▶ What you will do: All that is needed is each line of the entries holding the word "أمين", copied as it stands.

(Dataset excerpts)
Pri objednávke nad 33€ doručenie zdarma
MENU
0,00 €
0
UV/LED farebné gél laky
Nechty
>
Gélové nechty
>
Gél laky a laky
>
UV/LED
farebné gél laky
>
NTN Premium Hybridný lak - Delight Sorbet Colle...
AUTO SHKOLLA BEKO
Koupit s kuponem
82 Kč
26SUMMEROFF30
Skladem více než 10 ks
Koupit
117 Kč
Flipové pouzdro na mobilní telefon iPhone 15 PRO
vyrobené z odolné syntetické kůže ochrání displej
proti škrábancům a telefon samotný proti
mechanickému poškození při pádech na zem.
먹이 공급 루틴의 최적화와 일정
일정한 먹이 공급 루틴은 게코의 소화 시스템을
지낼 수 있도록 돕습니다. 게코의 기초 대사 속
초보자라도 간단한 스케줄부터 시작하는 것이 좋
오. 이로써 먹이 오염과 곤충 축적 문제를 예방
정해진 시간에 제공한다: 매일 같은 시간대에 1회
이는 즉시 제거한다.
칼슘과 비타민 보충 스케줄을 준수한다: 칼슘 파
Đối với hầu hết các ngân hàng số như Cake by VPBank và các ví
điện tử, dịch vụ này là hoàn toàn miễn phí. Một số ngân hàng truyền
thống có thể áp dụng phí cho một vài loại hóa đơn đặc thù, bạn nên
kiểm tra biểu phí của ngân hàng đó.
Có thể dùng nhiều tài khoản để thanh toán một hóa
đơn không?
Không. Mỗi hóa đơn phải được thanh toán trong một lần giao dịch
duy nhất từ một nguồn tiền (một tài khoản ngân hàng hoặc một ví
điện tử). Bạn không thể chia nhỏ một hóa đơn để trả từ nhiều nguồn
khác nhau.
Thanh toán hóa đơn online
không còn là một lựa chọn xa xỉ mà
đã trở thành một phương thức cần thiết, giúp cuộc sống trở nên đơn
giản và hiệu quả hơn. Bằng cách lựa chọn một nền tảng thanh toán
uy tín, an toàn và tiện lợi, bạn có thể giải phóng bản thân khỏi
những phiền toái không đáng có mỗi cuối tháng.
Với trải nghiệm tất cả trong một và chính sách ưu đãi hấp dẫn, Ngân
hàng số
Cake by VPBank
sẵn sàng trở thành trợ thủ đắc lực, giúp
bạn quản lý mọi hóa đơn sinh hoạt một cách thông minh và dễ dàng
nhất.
--
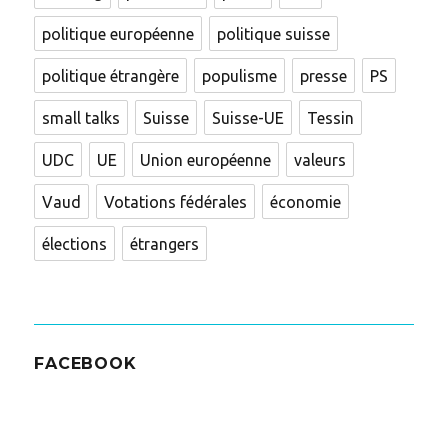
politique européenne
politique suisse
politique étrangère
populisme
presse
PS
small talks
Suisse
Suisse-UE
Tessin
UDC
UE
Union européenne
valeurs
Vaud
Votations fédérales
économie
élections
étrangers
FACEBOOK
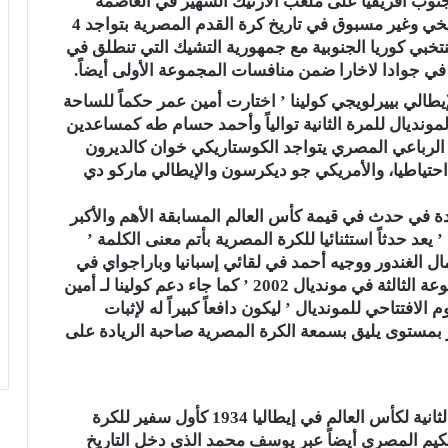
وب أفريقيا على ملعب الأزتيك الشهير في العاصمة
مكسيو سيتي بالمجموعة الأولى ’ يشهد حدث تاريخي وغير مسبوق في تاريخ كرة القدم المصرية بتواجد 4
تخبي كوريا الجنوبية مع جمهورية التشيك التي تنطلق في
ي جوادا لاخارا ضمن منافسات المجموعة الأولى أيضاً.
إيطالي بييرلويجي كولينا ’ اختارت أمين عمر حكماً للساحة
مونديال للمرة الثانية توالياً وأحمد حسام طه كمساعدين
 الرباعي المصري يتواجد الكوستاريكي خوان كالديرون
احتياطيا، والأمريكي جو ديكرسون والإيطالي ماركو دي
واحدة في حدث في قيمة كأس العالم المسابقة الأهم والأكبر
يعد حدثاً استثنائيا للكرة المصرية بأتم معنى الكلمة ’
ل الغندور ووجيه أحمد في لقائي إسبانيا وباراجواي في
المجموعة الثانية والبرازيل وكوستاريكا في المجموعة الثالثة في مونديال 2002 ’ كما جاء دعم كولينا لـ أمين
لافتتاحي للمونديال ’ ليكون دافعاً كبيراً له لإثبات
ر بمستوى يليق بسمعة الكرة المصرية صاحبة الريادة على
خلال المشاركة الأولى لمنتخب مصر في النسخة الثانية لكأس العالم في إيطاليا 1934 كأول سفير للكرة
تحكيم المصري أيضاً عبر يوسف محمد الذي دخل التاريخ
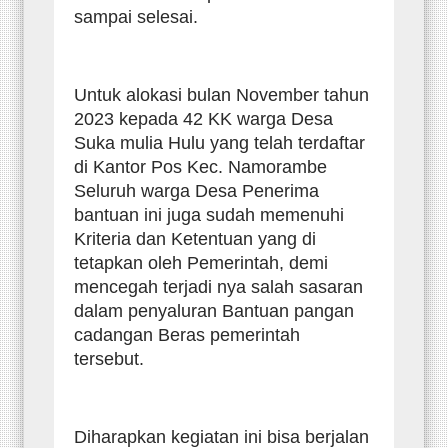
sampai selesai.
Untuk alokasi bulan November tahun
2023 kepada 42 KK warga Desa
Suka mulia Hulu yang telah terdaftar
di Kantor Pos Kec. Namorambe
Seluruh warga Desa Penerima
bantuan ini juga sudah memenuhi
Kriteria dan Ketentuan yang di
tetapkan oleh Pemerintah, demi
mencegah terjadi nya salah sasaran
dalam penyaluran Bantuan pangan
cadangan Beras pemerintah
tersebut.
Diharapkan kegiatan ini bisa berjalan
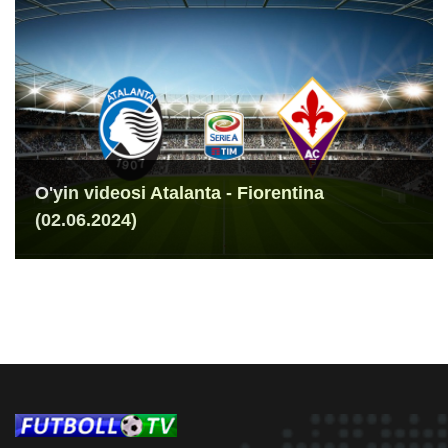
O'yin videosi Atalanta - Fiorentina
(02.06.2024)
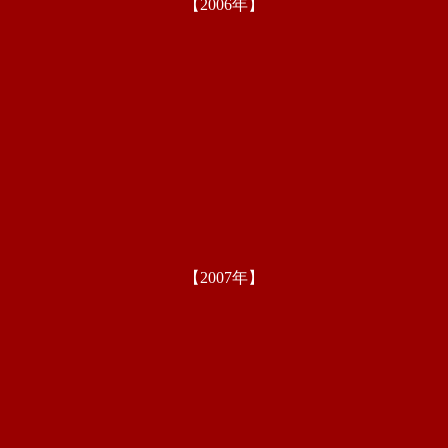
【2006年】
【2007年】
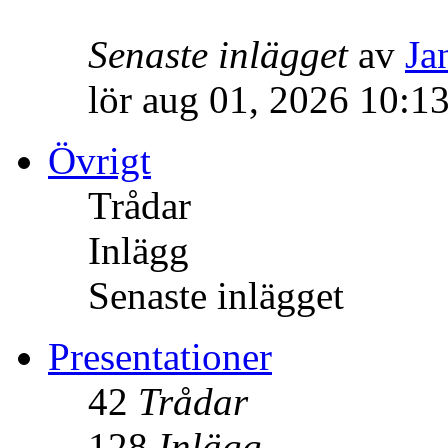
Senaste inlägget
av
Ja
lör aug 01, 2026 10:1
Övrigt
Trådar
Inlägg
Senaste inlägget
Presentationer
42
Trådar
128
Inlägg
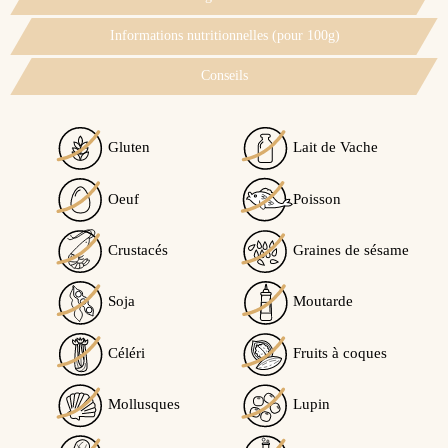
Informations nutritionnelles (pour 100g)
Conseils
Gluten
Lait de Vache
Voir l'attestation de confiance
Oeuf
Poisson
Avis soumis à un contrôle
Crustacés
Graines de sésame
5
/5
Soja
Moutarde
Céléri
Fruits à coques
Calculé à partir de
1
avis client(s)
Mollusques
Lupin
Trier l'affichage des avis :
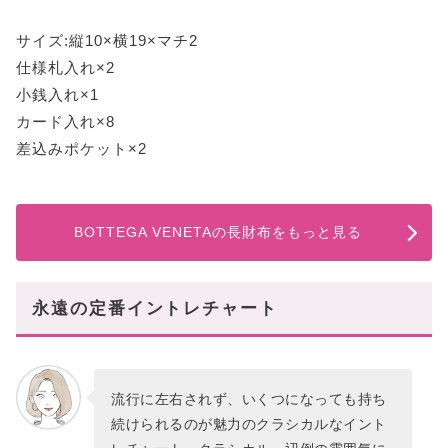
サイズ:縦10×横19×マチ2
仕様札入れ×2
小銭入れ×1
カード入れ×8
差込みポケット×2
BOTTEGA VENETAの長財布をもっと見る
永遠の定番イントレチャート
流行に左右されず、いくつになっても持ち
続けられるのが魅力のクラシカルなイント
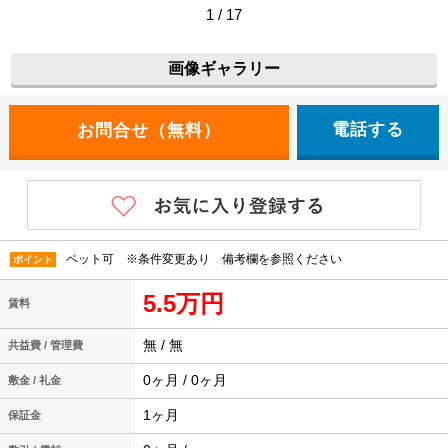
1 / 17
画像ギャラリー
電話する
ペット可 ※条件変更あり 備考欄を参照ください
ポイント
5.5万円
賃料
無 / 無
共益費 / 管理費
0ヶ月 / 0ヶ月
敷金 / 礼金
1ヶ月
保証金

▶ Output for this task:
إيطالي بييرلويجي كولينا ’ اختارت أمين عمر حكماً للساحة
المجموعة الثانية والبرازيل وكوستاريكا في المجموعة الثالثة في مونديال 2002 ’ كما جاء دعم كولينا لـ أمين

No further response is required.